Source
Weed 'Em and Reap Part 1: Tools for Non-Chemical Weed Management in Vegetable Cropping Systems [DVD]. A. Stone. 2006. Oregon State University Dept. of Horticulture. Corvallis, Oregon. Available at: http://www.weedemandreap.org (verified July 2010).
Featuring
Mark Wheeler, Pacific Botanicals. Grants Pass, OR.
Audio Text
This is a Lely Tine weeder and this type of weeder has been made for over 50 years. This particular one has four rows of tine. You tend to run this very fast through the soil because its action is by shattering little clumps of soil and killing small weeds. It’s very good on seeds that have germinated but you really can’t even see them yet. It just picks them up on the soil, turns them over and dries them out. This is probably the most effective about three or four days after a rain or an irrigation where the top of the soil is drying out and the weeds have germinated and they’re very small. This will just take that crust and flick it off the growing crop plant.
This is used in a variety of crops. You can use it in grains, small grains, rye, wheat, oats, before they come up. Then when they get to the two-to-three leaf stage, you can hit them again. You can use them in potatoes for beds, before emergence, after emergence. They’re used a lot in corn, direct-seeded crops, before emergence and then at the three- leaf stage again. If you use this on direct-seeded crops, I tend to seed my seed a little thicker, because it will kick out an occasional plant when you have the tine going straight down a row. This is not a problem. It’s kind of disheartening to watch. You just grit your teeth and go down the row and you know some plants are getting kicked out. But you seed it heavy enough; it will be no problem at all.
On transplanted crops, this has more of a limited application because it takes at least two weeks for a transplanted crop to get rooted enough before you can use this and then, by that time, your weeds might be too large for this to be very effective, but in some cases it can be.
Whenever you use this piece of equipment though, it's good to use it in the afternoon when it's hot because plants tend to have less rigidity, less moisture in their stems when they’re hot and they bend over easier. They don’t break as easily and they come back up quicker.
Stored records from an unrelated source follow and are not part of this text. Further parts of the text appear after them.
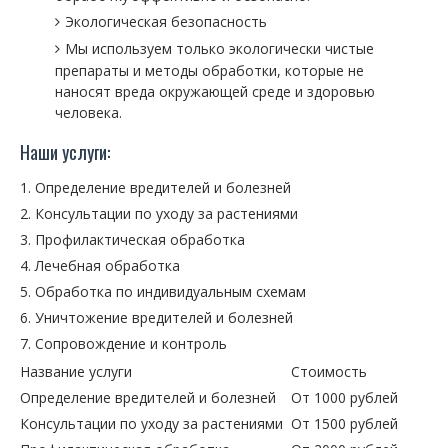
Экологическая безопасность
Мы используем только экологически чистые
препараты и методы обработки, которые не
наносят вреда окружающей среде и здоровью
человека.
Наши услуги:
Определение вредителей и болезней
Консультации по уходу за растениями
Профилактическая обработка
Лечебная обработка
Обработка по индивидуальным схемам
Уничтожение вредителей и болезней
Сопровождение и контроль
Название услуги
Стоимость
Определение вредителей и болезней
От 1000 рублей
Консультации по уходу за растениями
От 1500 рублей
It works better at high speeds. It works well in rocks. It won’t get all the weeds around a rock if the rock is big, it’ll just bounce right up over the top of the rock when you go.
These tine weeders come in a variety of widths. Anywhere from three to four feet wide to thirty feet wide depending on your application. This particular one is ten feet wide and it covers all four of our rows because we’re set up on a four-row system.
One advantage of these, if you move this back to the last notch on the back, it puts more down pressure into the ground. If you move it up here, this one would barely touch the ground at all. Which means if you had a row right here and you just wanted to cultivate around the row with this machine, you could move this up to the front and leave a gap of no tines hitting the ground where your crop is, and then the ones on the sides would cultivate right beside the row.